Similarly, many other attacks can be adapted:

• attacks.BatchQueryLimited
• attack.BatchZOO
• attacks.BatchSimple
• attacks.BatchGeometry

Distal Adversarial Examples: Distal adversarial examples can be computed as regular adversarial examples when starting from random examples instead of (clean) test examples. Additionally, as objective, any logit is maximized (to obtain high-confidence distal adversarial examples):

# examples/readme/run_distal_attacks.py

import torch
import attacks
import common.state
import common.test
import common.datasets
import common.eval


# Load a pre-trained normal or adversarial training model
model_file = 'mnist_ccat/classifier.pth.tar'
# common.state.State will automatically determine the corresponding architecture
state = common.state.State.load(model_file)
model = state.model

cuda = True
if cuda:
    model = model.cuda()

batch_size = 100
testset = common.datasets.MNISTTestSet()
testloader = torch.utils.data.DataLoader(testset, batch_size=batch_size, shuffle=False)
# Main difference to regular adversarial examples: start with random images!
randomset = common.datasets.RandomTestSet(100, [28, 28, 1])
randomloader = torch.utils.data.DataLoader(randomset, batch_size=batch_size, shuffle=False)

epsilon = 0.3
attack = attacks.BatchGradientDescent()
attack.max_iterations = 40
attack.base_lr = 0.05
attack.momentum = 0.9
attack.c = 0
attack.lr_factor = 1.5
attack.normalized = True
attack.backtrack = True
attack.initialization = attacks.initializations.RandomInitializations([
    attacks.initializations.LInfUniformNormInitialization(epsilon)
])
attack.projection = attacks.projections.SequentialProjections([
    attacks.projections.LInfProjection(epsilon),
    attacks.projections.BoxProjection()
])
attack.norm = attacks.norms.LInfNorm()
# Maximize any log-softmax (logit) to obtain high confidence.
objective = attacks.objectives.UntargetedF0Objective(loss=common.torch.max_log_loss)

model.eval()

clean_probabilities = common.test.test(model, testloader, cuda=cuda)
_, distal_probabilities, _ = common.test.attack(model, randomloader, attack,
                                                     objective, attempts=5, cuda=cuda)
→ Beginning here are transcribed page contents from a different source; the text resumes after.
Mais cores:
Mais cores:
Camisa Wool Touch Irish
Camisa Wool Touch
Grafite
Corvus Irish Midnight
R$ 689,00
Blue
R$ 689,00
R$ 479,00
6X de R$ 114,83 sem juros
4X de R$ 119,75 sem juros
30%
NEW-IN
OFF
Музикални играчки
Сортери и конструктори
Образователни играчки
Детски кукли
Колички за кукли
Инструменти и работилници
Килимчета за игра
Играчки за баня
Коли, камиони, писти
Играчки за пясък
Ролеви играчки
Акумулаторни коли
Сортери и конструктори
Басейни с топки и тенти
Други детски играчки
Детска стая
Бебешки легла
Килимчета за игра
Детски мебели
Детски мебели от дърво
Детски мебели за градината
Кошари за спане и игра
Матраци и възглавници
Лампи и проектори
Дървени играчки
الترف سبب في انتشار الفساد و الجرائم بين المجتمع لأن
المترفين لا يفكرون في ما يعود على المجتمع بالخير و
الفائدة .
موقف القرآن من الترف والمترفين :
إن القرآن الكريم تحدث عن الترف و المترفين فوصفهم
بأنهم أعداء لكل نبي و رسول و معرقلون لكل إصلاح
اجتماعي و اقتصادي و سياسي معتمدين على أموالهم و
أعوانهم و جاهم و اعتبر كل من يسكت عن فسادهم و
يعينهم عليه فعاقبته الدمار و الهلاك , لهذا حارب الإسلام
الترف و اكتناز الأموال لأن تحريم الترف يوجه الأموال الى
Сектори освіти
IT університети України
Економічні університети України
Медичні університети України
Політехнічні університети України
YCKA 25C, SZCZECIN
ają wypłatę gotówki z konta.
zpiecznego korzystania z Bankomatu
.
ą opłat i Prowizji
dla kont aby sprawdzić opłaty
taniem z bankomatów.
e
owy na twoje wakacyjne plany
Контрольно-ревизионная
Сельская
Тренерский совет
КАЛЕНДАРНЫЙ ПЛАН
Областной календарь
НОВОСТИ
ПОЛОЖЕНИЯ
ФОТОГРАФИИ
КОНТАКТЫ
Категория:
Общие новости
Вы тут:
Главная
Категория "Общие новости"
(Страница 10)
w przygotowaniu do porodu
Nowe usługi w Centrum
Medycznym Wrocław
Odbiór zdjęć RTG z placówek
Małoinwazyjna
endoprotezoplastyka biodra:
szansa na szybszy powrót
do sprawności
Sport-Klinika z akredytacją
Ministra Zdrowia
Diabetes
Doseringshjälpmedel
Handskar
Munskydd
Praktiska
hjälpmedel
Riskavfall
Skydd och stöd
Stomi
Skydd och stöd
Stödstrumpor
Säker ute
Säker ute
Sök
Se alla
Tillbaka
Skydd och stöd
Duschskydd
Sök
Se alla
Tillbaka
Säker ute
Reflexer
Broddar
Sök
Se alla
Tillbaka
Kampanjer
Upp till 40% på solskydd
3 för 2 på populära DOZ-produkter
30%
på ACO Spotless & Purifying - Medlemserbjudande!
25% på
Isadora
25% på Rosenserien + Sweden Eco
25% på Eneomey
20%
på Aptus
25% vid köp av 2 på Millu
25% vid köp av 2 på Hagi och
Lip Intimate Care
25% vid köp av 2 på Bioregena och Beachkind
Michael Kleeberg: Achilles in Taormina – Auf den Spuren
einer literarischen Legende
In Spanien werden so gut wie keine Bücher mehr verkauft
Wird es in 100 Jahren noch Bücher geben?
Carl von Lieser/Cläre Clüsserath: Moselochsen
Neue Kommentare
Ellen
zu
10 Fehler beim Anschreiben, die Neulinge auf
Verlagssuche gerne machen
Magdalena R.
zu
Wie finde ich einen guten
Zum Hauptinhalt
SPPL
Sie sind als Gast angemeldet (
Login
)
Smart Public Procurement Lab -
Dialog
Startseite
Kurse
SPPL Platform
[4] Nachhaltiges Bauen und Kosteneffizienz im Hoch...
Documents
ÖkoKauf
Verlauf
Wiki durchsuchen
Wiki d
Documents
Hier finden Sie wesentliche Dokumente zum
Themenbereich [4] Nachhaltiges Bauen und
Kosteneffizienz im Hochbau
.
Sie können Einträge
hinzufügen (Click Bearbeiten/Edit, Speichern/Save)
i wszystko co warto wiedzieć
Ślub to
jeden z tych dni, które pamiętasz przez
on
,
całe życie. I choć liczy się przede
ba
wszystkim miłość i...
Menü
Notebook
eval = common.eval.DistalEvaluation(clean_probabilities, distal_probabilities,
                                    testset.labels, validation=0.1)
print('confidence threshold @99%%TPR: %g' % eval.confidence_at_99tpr())
print('false positive rate @99%%TPR in %%: %g' % eval.fpr_at_99tpr())

Training

Training procedures for normal training, adversarial training and confidence-calibrated adversarial training are provided. Each procedure implements the following abstract class, allowing easy usage:

class TrainingInterface:
    def train(self, epoch):
        """
        Perform one training epoch; here, epoch is the current epoch.
        """
        raise NotImplementedError()
    def test(self, epoch):
        """
        Perform one test epoch.
        """
        raise NotImplementedError()
    def step(self, epoch):    
        self.train(epoch)
        self.test(epoch)

Normal Training: For example, training a normal model, can be done using the following snippet. Note that training only requires a model providing a forward pass (.forward) and a train and test set in the form of torch.utils.data.DataLoader. This can be one of the datasets provided by PyTorch, or as included in common.datasets:

# examples/readme/train_normal.py

import math
import torchvision
import torch.utils.data
import common.train


batch_size = 100
# Training and test set provided by torchvision.
# Alternatively, use common.datasets here together with torch.utils.data.DataLoader.
train_loader = torch.utils.data.DataLoader(
        torchvision.datasets.MNIST('../data', train=True, download=True,
                       transform=torchvision.transforms.Compose([
                           torchvision.transforms.ToTensor(),
                           torchvision.transforms.Lambda(lambda x: x.view(28, 28, 1))
                       ])),
        batch_size=batch_size, shuffle=True)
test_loader = torch.utils.data.DataLoader(
        torchvision.datasets.MNIST('../data', train=False, transform=torchvision.transforms.Compose([
                            torchvision.transforms.ToTensor(),
                            torchvision.transforms.Lambda(lambda x: x.view(28, 28, 1))
                       ])),
        batch_size=batch_size, shuffle=False)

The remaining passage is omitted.